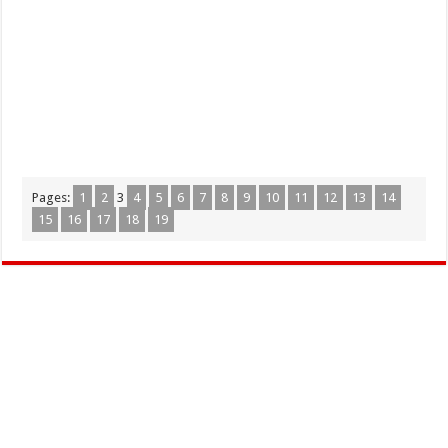
Pages:
1
2
3
4
5
6
7
8
9
10
11
12
13
14
15
16
17
18
19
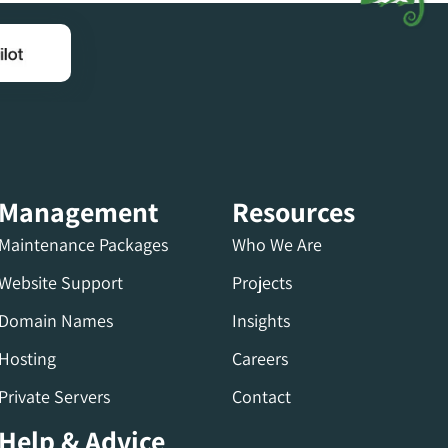
Management
Resources
Maintenance Packages
Who We Are
Website Support
Projects
Domain Names
Insights
Hosting
Careers
Private Servers
Contact
Help & Advice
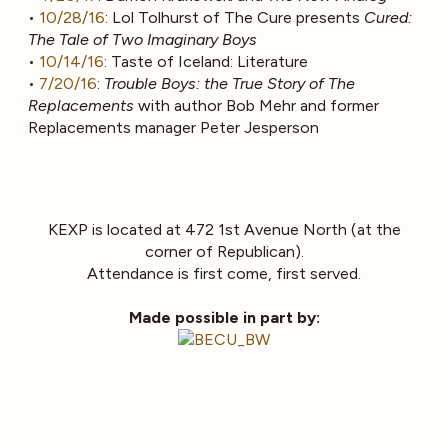
•
10/28/16
: Lol Tolhurst of The Cure presents
Cured:
The Tale of Two Imaginary Boys
•
10/14/16
: Taste of Iceland: Literature
•
7/20/16
:
Trouble Boys: the True Story of The
Replacements
with author Bob Mehr and former
Replacements manager Peter Jesperson
KEXP is located at 472 1st Avenue North (at the
corner of Republican).
Attendance is first come, first served.
Made possible in part by:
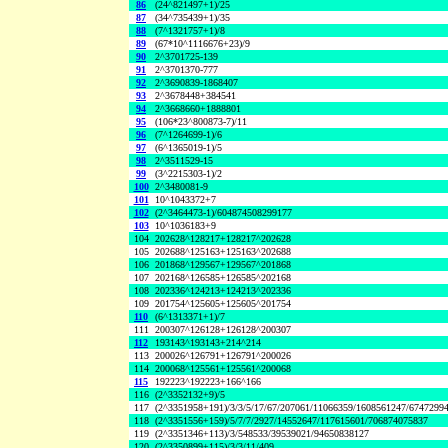
86
(24^821497+1)/25
87
(34^735439+1)/35
88
(7^1321757+1)/8
89
(67*10^1116676+23)/9
90
2^3701725-139
91
2^3701370-777
92
2^3690839-1868407
93
2^3678448+384541
94
2^3668660+1888801
95
(106*23^800873-7)/11
96
(7^1264699-1)/6
97
(6^1365019-1)/5
98
2^3511529-15
99
(3^2215303-1)/2
100
2^3480081-9
101
10^1043372+7
102
(2^3464473-1)/604874508299177
103
10^1036183+9
104
202628^128217+128217^202628
105
202688^125163+125163^202688
106
201868^129567+129567^201868
107
202168^126585+126585^202168
108
202336^124213+124213^202336
109
201754^125605+125605^201754
110
(6^1313371+1)/7
111
200307^126128+126128^200307
112
193143^193143+214^214
113
200026^126791+126791^200026
114
200068^125561+125561^200068
115
192223^192223+166^166
116
(2^3352132+9)/5
117
(2^3351958+191)/3/3/5/17/67/207061/11066359/1608561247/6747299
118
(2^3351556+159)/5/7/7/2927/14552647/117615601/706874075837
119
(2^3351346+113)/3/548533/39539021/94650838127
120
(2^3350899+115)/3/3/11/409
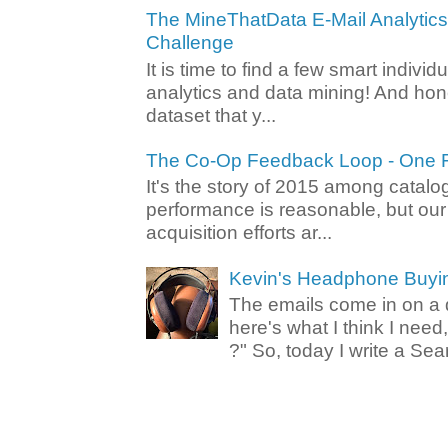
The MineThatData E-Mail Analytic
Challenge
It is time to find a few smart individ
analytics and data mining! And hone
dataset that y...
The Co-Op Feedback Loop - One F
It's the story of 2015 among catalo
performance is reasonable, but ou
acquisition efforts ar...
Kevin's Headphone Buyi
The emails come in on a d
here's what I think I nee
?" So, today I write a Sear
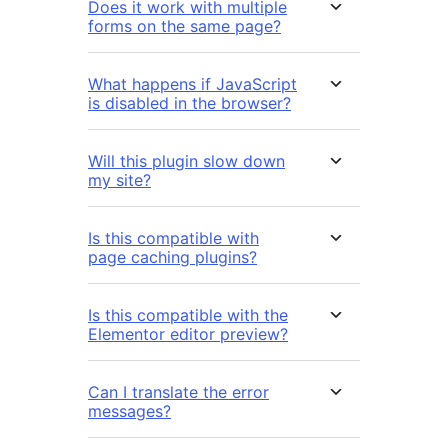
Does it work with multiple
forms on the same page?
What happens if JavaScript
is disabled in the browser?
Will this plugin slow down
my site?
Is this compatible with
page caching plugins?
Is this compatible with the
Elementor editor preview?
Can I translate the error
messages?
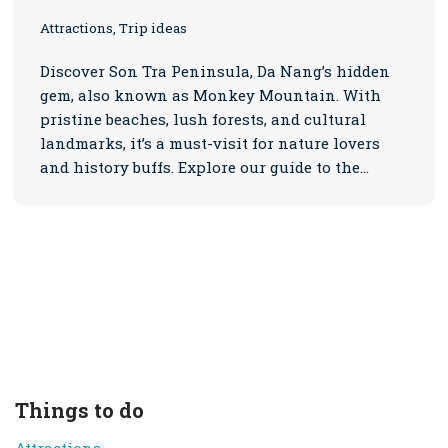
Attractions, Trip ideas
Discover Son Tra Peninsula, Da Nang’s hidden
gem, also known as Monkey Mountain. With
pristine beaches, lush forests, and cultural
landmarks, it’s a must-visit for nature lovers
and history buffs. Explore our guide to the…
Things to do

● **WORK TO BE COMPLETED**:
What is needed is an exact copy of the data, without any pictures.

● **ANSWER TO THIS PROBLEM**:
Pages:
1
2
3
4
5
6
7
8
9
10
11
12
13
14
15
16
17
18
19
Management
Resources
Maintenance Packages
Who We Are
Website Support
Projects
Domain Names
Insights
Hosting
Careers
Private Servers
Contact
Help & Advice
•
10/28/16
: Lol Tolhurst of The Cure presents
Cured:
The Tale of Two Imaginary Boys
•
10/14/16
: Taste of Iceland: Literature
•
7/20/16
:
Trouble Boys: the True Story of The
Replacements
with author Bob Mehr and former
Replacements manager Peter Jesperson
KEXP is located at 472 1st Avenue North (at the
corner of Republican).
Attendance is first come, first served.
Made possible in part by:
86
(24^821497+1)/25
87
(34^735439+1)/35
88
(7^1321757+1)/8
89
(67*10^1116676+23)/9
90
2^3701725-139
91
2^3701370-777
92
2^3690839-1868407
93
2^3678448+384541
94
2^3668660+1888801
95
(106*23^800873-7)/11
96
(7^1264699-1)/6
97
(6^1365019-1)/5
98
2^3511529-15
99
(3^2215303-1)/2
100
2^3480081-9
101
10^1043372+7
102
(2^3464473-1)/604874508299177
103
10^1036183+9
104
202628^128217+128217^202628
105
202688^125163+125163^202688
106
201868^129567+129567^201868
107
202168^126585+126585^202168
108
202336^124213+124213^202336
109
201754^125605+125605^201754
110
(6^1313371+1)/7
111
200307^126128+126128^200307
112
193143^193143+214^214
113
200026^126791+126791^200026
114
200068^125561+125561^200068
115
192223^192223+166^166
116
(2^3352132+9)/5
117
(2^3351958+191)/3/3/5/17/67/207061/11066359/1608561247/6747299
118
(2^3351556+159)/5/7/7/2927/14552647/117615601/706874075837
119
(2^3351346+113)/3/548533/39539021/94650838127
120
(2^3350899+115)/3/3/11/409
The MineThatData E-Mail Analytic
Challenge
It is time to find a few smart individ
analytics and data mining! And hone
dataset that y...
The Co-Op Feedback Loop - One F
It's the story of 2015 among catalo
performance is reasonable, but ou
acquisition efforts ar...
Kevin's Headphone Buyi
The emails come in on a d
here's what I think I nee
?" So, today I write a Sear
Does it work with multiple
forms on the same page?
What happens if JavaScript
is disabled in the browser?
Will this plugin slow down
my site?
Is this compatible with
page caching plugins?
Is this compatible with the
Elementor editor preview?
Can I translate the error
messages?
Attractions, Trip ideas
Discover Son Tra Peninsula, Da Nang’s hidden
gem, also known as Monkey Mountain. With
pristine beaches, lush forests, and cultural
landmarks, it’s a must-visit for nature lovers
and history buffs. Explore our guide to the…
Things to do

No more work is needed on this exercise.